▶ _How to complete this task_
Which lines in the data below contain the string "řízení"? Show each one.

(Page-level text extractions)
■ ■ ■

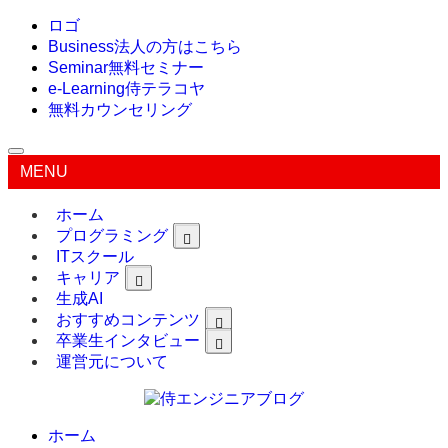
ロゴ
Business
法人の方はこちら
Seminar
無料セミナー
e-Learning
侍テラコヤ
無料カウンセリング
MENU
ホーム
プログラミング
ITスクール
キャリア
生成AI
おすすめコンテンツ
卒業生インタビュー
運営元について
ホーム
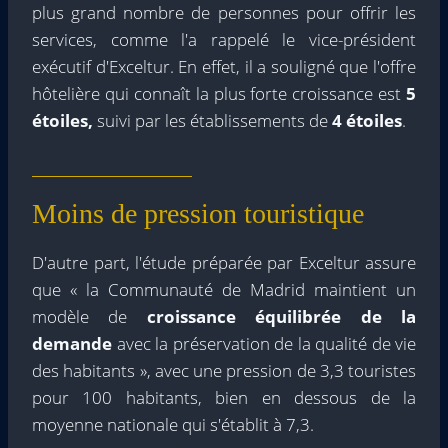
plus grand nombre de personnes pour offrir les
services, comme l'a rappelé le vice-président
exécutif d'Exceltur. En effet, il a souligné que l'offre
hôtelière qui connaît la plus forte croissance est
5
étoiles,
suivi par les établissements de
4 étoiles
.
Moins de pression touristique
D'autre part, l'étude préparée par Exceltur assure
que « la Communauté de Madrid maintient un
modèle de
croissance équilibrée de la
demande
avec la préservation de la qualité de vie
des habitants », avec une pression de 3,3 touristes
pour 100 habitants, bien en dessous de la
moyenne nationale qui s'établit à 7,3.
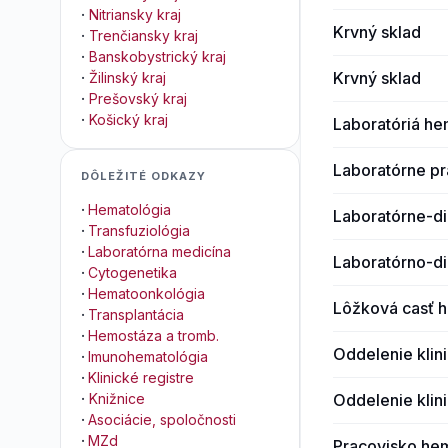
·
Nitriansky kraj
Krvný sklad
·
Trenčiansky kraj
·
Banskobystrický kraj
Krvný sklad
·
Žilinský kraj
·
Prešovský kraj
·
Košický kraj
Laboratóriá he
Laboratórne pr
DÔLEŽITÉ ODKAZY
·
Hematológia
Laboratórne-di
·
Transfuziológia
·
Laboratórna medicína
Laboratórno-di
·
Cytogenetika
·
Hematoonkológia
Lôžková casť 
·
Transplantácia
·
Hemostáza a tromb.
Oddelenie klin
·
Imunohematológia
·
Klinické registre
Oddelenie klin
·
Knižnice
·
Asociácie, spoločnosti
·
MZd
Pracovisko hem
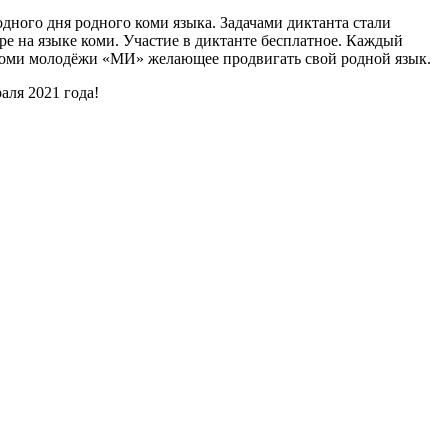
дного дня родного коми языка. Задачами диктанта стали
ре на языке коми. Участие в диктанте бесплатное. Каждый
 коми молодёжи «МИ» желающее продвигать свой родной язык.
аля 2021 года!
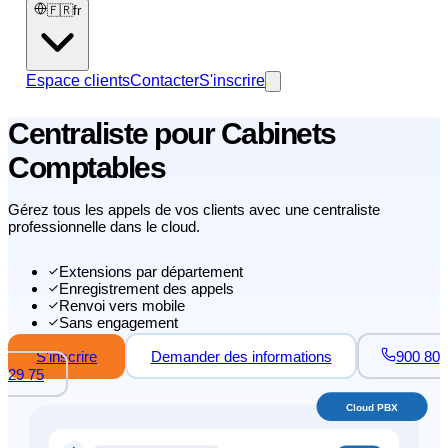
🇫🇷
fr
Espace clients
Contacter
S'inscrire
Centraliste pour Cabinets
Comptables
Gérez tous les appels de vos clients avec une centraliste
professionnelle dans le cloud.
Extensions par département
Enregistrement des appels
Renvoi vers mobile
Sans engagement
S'inscrire
Demander des informations
900 80
29 75
Cloud PBX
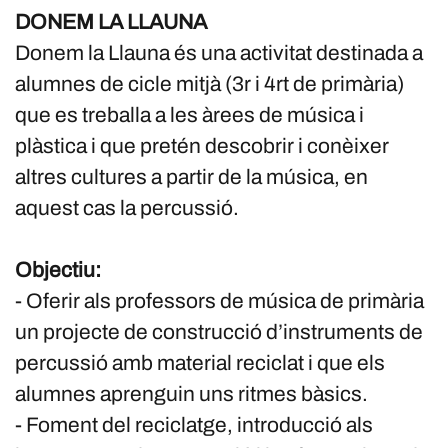
DONEM LA LLAUNA
Donem la Llauna és una activitat destinada a
alumnes de cicle mitjà (3r i 4rt de primària)
que es treballa a les àrees de música i
plàstica i que pretén descobrir i conèixer
altres cultures a partir de la música, en
aquest cas la percussió.
Objectiu:
- Oferir als professors de música de primària
un projecte de construcció d’instruments de
percussió amb material reciclat i que els
alumnes aprenguin uns ritmes bàsics.
- Foment del reciclatge, introducció als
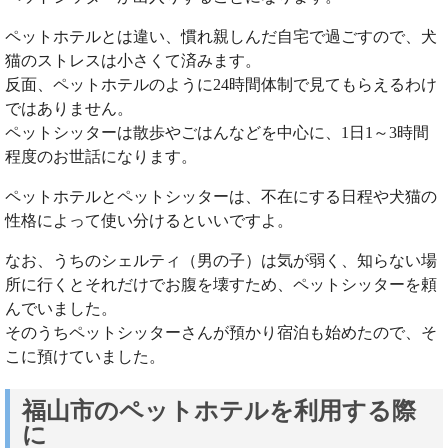
ペットホテルとは違い、慣れ親しんだ自宅で過ごすので、犬
猫のストレスは小さくて済みます。
反面、ペットホテルのように24時間体制で見てもらえるわけ
ではありません。
ペットシッターは散歩やごはんなどを中心に、1日1～3時間
程度のお世話になります。
ペットホテルとペットシッターは、不在にする日程や犬猫の
性格によって使い分けるといいですよ。
なお、うちのシェルティ（男の子）は気が弱く、知らない場
所に行くとそれだけでお腹を壊すため、ペットシッターを頼
んでいました。
そのうちペットシッターさんが預かり宿泊も始めたので、そ
こに預けていました。
福山市のペットホテルを利用する際
に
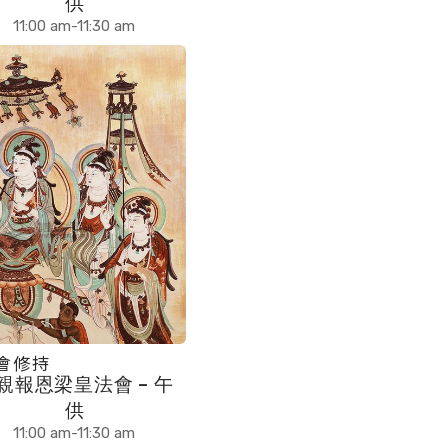
供
11:00 am-11:30 am
會修持
親報恩梁皇法會 – 午
供
11:00 am-11:30 am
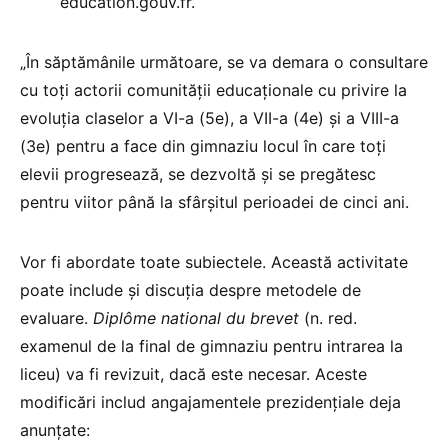
education.gouv.fr.
„În săptămânile următoare, se va demara o consultare
cu toți actorii comunității educaționale cu privire la
evoluția claselor a VI-a (5e), a VII-a (4e) și a VIII-a
(3e) pentru a face din gimnaziu locul în care toți
elevii progresează, se dezvoltă și se pregătesc
pentru viitor până la sfârșitul perioadei de cinci ani.
Vor fi abordate toate subiectele. Această activitate
poate include și discuția despre metodele de
evaluare.
Diplôme national du brevet
(n. red.
examenul de la final de gimnaziu pentru intrarea la
liceu) va fi revizuit, dacă este necesar. Aceste
modificări includ angajamentele prezidențiale deja
anunțate:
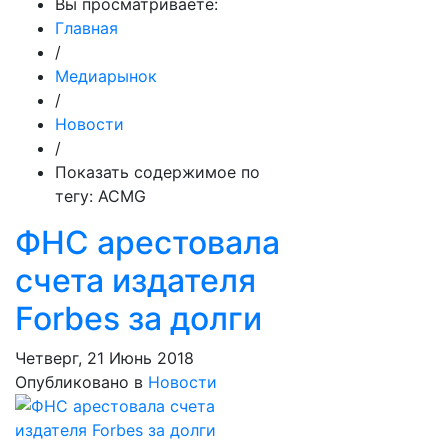
Вы просматриваете:
Главная
/
Медиарынок
/
Новости
/
Показать содержимое по
тегу: ACMG
ФНС арестовала
счета издателя
Forbes за долги
Четверг, 21 Июнь 2018
Опубликовано в
Новости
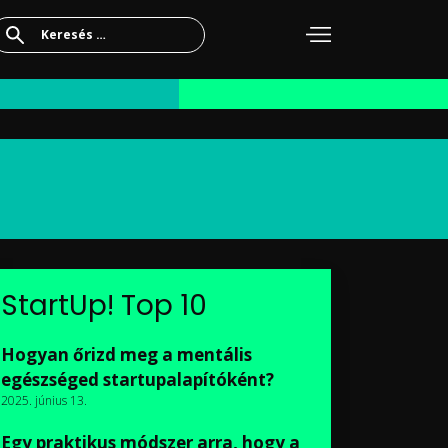
Keresés:
StartUp! Top 10
Hogyan őrizd meg a mentális
egészséged startupalapítóként?
2025. június 13.
Egy praktikus módszer arra, hogy a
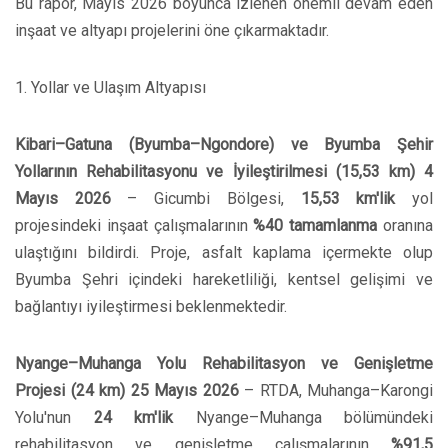
Bu rapor, Mayıs 2026 boyunca izlenen önemli devam eden
inşaat ve altyapı projelerini öne çıkarmaktadır.
1. Yollar ve Ulaşım Altyapısı
Kibari–Gatuna (Byumba–Ngondore) ve Byumba Şehir
Yollarının Rehabilitasyonu ve İyileştirilmesi (15,53 km)
4
Mayıs 2026
– Gicumbi Bölgesi,
15,53 km'lik
yol
projesindeki inşaat çalışmalarının
%40 tamamlanma
oranına
ulaştığını bildirdi. Proje, asfalt kaplama içermekte olup
Byumba Şehri içindeki hareketliliği, kentsel gelişimi ve
bağlantıyı iyileştirmesi beklenmektedir.
Nyange–Muhanga Yolu Rehabilitasyon ve Genişletme
Projesi (24 km)
25 Mayıs 2026
– RTDA, Muhanga–Karongi
Yolu'nun
24 km'lik
Nyange–Muhanga bölümündeki
rehabilitasyon ve genişletme çalışmalarının
%91,5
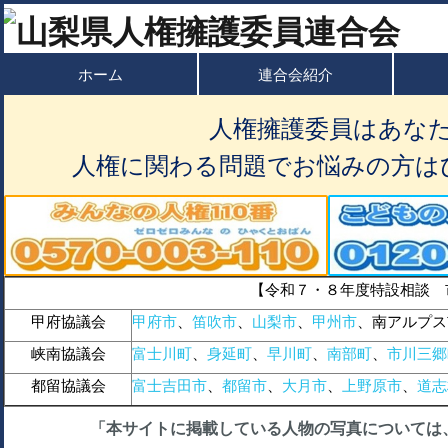
ホーム
連合会紹介
人権擁護委員はあな
人権に関わる問題でお悩みの方は
【令和７・８年度特設相談 
甲府協議会
甲府市
、
笛吹市
、
山梨市
、
甲州市
、南アルプス
峡南協議会
富士川町
、
身延町
、
早川町
、
南部町
、
市川三郷
都留協議会
富士吉田市
、
都留市
、
大月市
、
上野原市
、
道志
「本サイトに掲載している人物の写真については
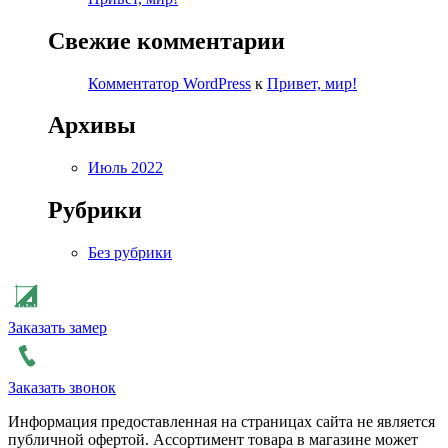
Свежие комментарии
Комментатор WordPress
к
Привет, мир!
Архивы
Июль 2022
Рубрики
Без рубрики
Заказать замер
Заказать звонок
Информация предоставленная на страницах сайта не является
публичной офертой. Ассортимент товара в магазине может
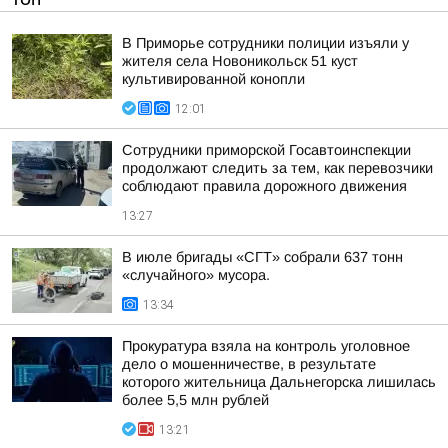
В Приморье сотрудники полиции изъяли у
жителя села Новоникольск 51 куст
культивированной конопли
12:01
Сотрудники приморской Госавтоинспекции
продолжают следить за тем, как перевозчики
соблюдают правила дорожного движения
13:27
В июле бригады «СГТ» собрали 637 тонн
«случайного» мусора.
13:34
Прокуратура взяла на контроль уголовное
дело о мошенничестве, в результате
которого жительница Дальнегорска лишилась
более 5,5 млн рублей
13:21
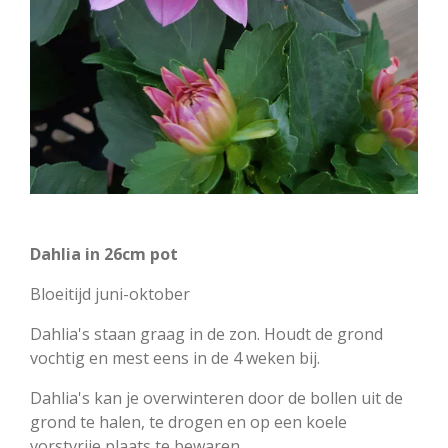
Dahlia in 26cm pot
Bloeitijd juni-oktober
Dahlia's staan graag in de zon. Houdt de grond
vochtig en mest eens in de 4 weken bij.
Dahlia's kan je overwinteren door de bollen uit de
grond te halen, te drogen en op een koele
vorstvrije plaats te bewaren.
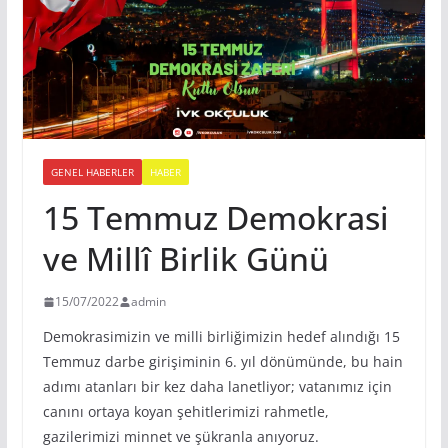
GENEL HABERLER
HABER
15 Temmuz Demokrasi
ve Millî Birlik Günü
15/07/2022
admin
Demokrasimizin ve milli birliğimizin hedef alındığı 15
Temmuz darbe girişiminin 6. yıl dönümünde, bu hain
adımı atanları bir kez daha lanetliyor; vatanımız için
canını ortaya koyan şehitlerimizi rahmetle,
gazilerimizi minnet ve şükranla anıyoruz.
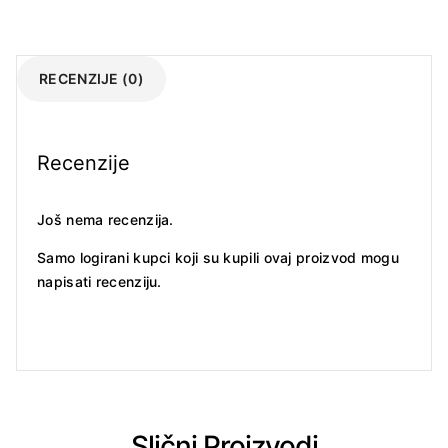
RECENZIJE (0)
Recenzije
Još nema recenzija.
Samo logirani kupci koji su kupili ovaj proizvod mogu
napisati recenziju.
Slični Proizvodi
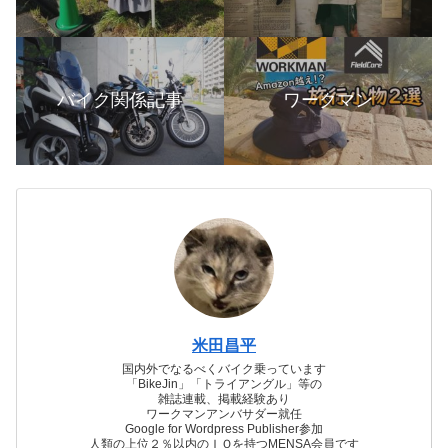
バイク関係記事
ワークマン
米田昌平
国内外でなるべくバイク乗っています
「BikeJin」「トライアングル」等の
雑誌連載、掲載経験あり
ワークマンアンバサダー就任
Google for Wordpress Publisher参加
人類の上位２％以内のＩＱを持つMENSA会員です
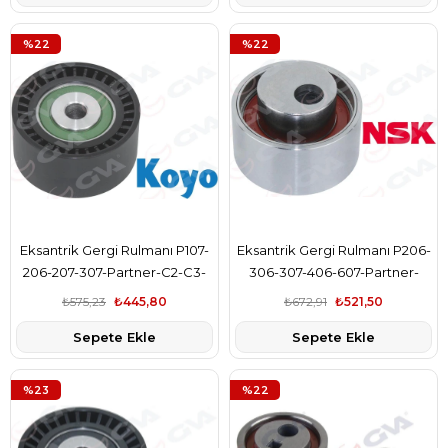
%22
%22
Eksantrik Gergi Rulmanı P107-
Eksantrik Gergi Rulmanı P206-
206-207-307-Partner-C2-C3-
306-307-406-607-Partner-
C4-C5-Berlıngo-1.4Hdı-1.6Hdı-
Berlıngo-Jumpy-Xsara-Scudo-
₺575,23
₺445,80
₺672,91
₺521,50
Focus Iı
Expert 1.9D-2.0Hdı
Sepete Ekle
Sepete Ekle
%23
%22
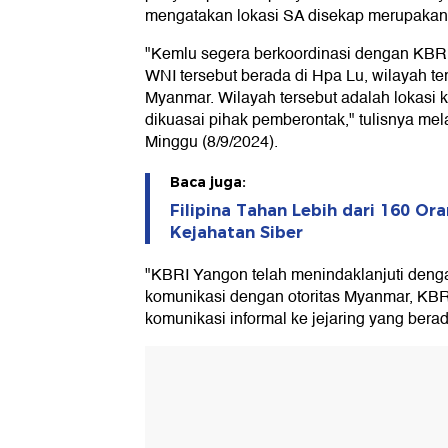
mengatakan lokasi SA disekap merupakan w
"Kemlu segera berkoordinasi dengan KBRI
WNI tersebut berada di Hpa Lu, wilayah te
Myanmar. Wilayah tersebut adalah lokasi ko
dikuasai pihak pemberontak," tulisnya mel
Minggu (8/9/2024).
Baca juga:
Filipina Tahan Lebih dari 160 O
Kejahatan Siber
"KBRI Yangon telah menindaklanjuti deng
komunikasi dengan otoritas Myanmar, KBR
komunikasi informal ke jejaring yang bera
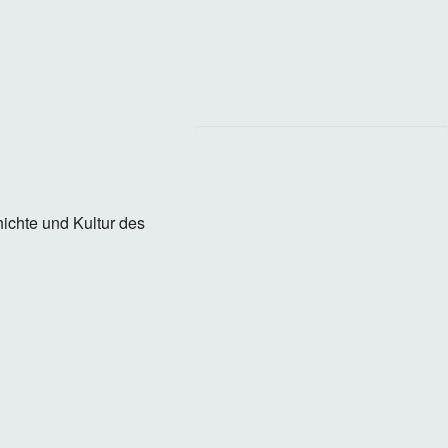
hichte und Kultur des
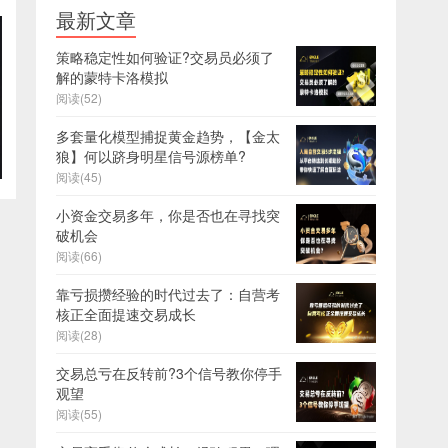
最新文章
策略稳定性如何验证?交易员必须了
解的蒙特卡洛模拟
阅读(52)
多套量化模型捕捉黄金趋势，【金太
狼】何以跻身明星信号源榜单?
阅读(45)
小资金交易多年，你是否也在寻找突
破机会
阅读(66)
靠亏损攒经验的时代过去了：自营考
核正全面提速交易成长
阅读(28)
交易总亏在反转前?3个信号教你停手
观望
阅读(55)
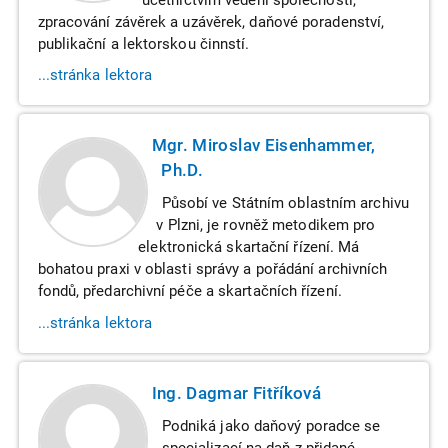
zpracování závěrek a uzávěrek, daňové poradenství,
publikační a lektorskou činnstí.
...stránka lektora
Mgr. Miroslav Eisenhammer,
Ph.D.
Působí ve Státním oblastním archivu
v Plzni, je rovněž metodikem pro
elektronická skartační řízení. Má
bohatou praxi v oblasti správy a pořádání archivních
fondů, předarchivní péče a skartačních řízení.
...stránka lektora
Ing. Dagmar Fitříková
Podniká jako daňový poradce se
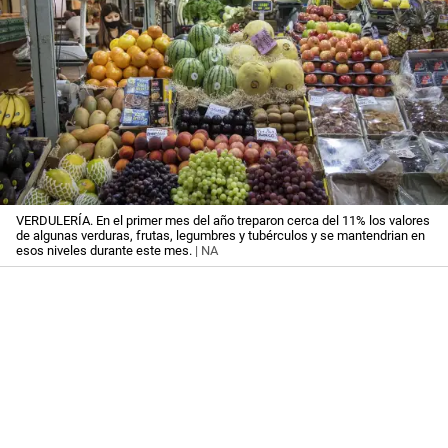
VERDULERÍA. En el primer mes del año treparon cerca del 11% los valores
de algunas verduras, frutas, legumbres y tubérculos y se mantendrian en
esos niveles durante este mes.
| NA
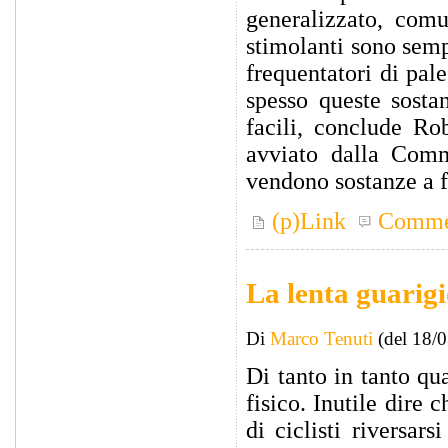
generalizzato, comu
stimolanti sono semp
frequentatori di pal
spesso queste sosta
facili, conclude Ro
avviato dalla Comm
vendono sostanze a f
(p)Link
Comme
La lenta guarig
Di
Marco Tenuti
(del 18/
Di tanto in tanto qu
fisico. Inutile dire
di ciclisti riversar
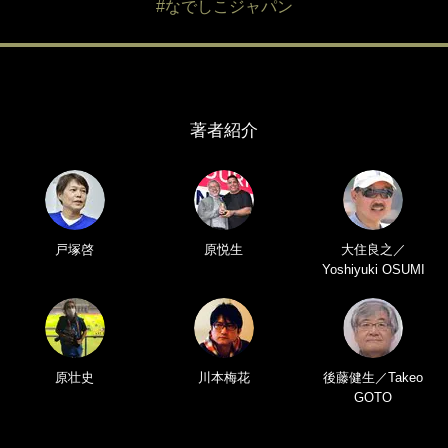
#なでしこジャパン
著者紹介
戸塚啓
原悦生
大住良之／
Yoshiyuki OSUMI
原壮史
川本梅花
後藤健生／Takeo
GOTO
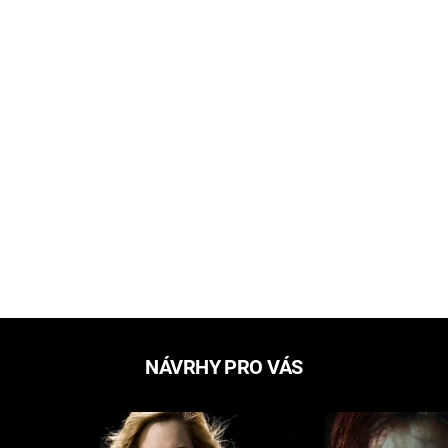
NÁVRHY PRO VÁS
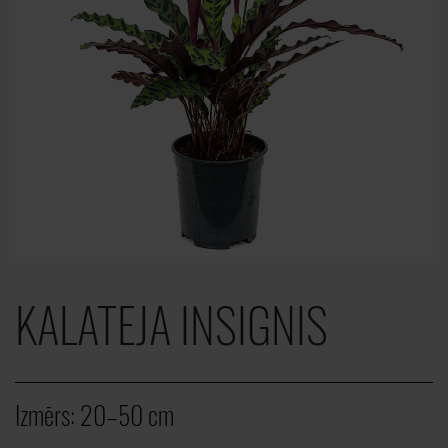
KALATEJA INSIGNIS
Izmērs:
20–50 cm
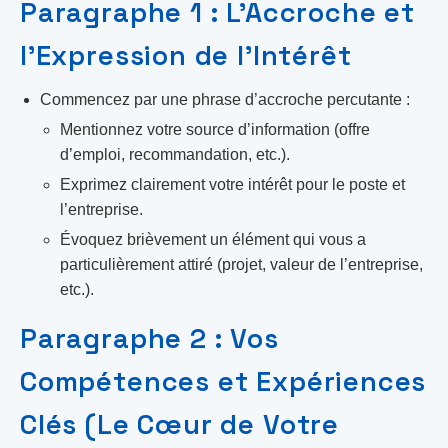
Paragraphe 1 : L’Accroche et
l’Expression de l’Intérêt
Commencez par une phrase d’accroche percutante :
Mentionnez votre source d’information (offre
d’emploi, recommandation, etc.).
Exprimez clairement votre intérêt pour le poste et
l’entreprise.
Évoquez brièvement un élément qui vous a
particulièrement attiré (projet, valeur de l’entreprise,
etc.).
Paragraphe 2 : Vos
Compétences et Expériences
Clés (Le Cœur de Votre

■ ■ ■

▶ _Result below_
elektronická skartační řízení. Má
fondů, předarchivní péče a skartačních řízení.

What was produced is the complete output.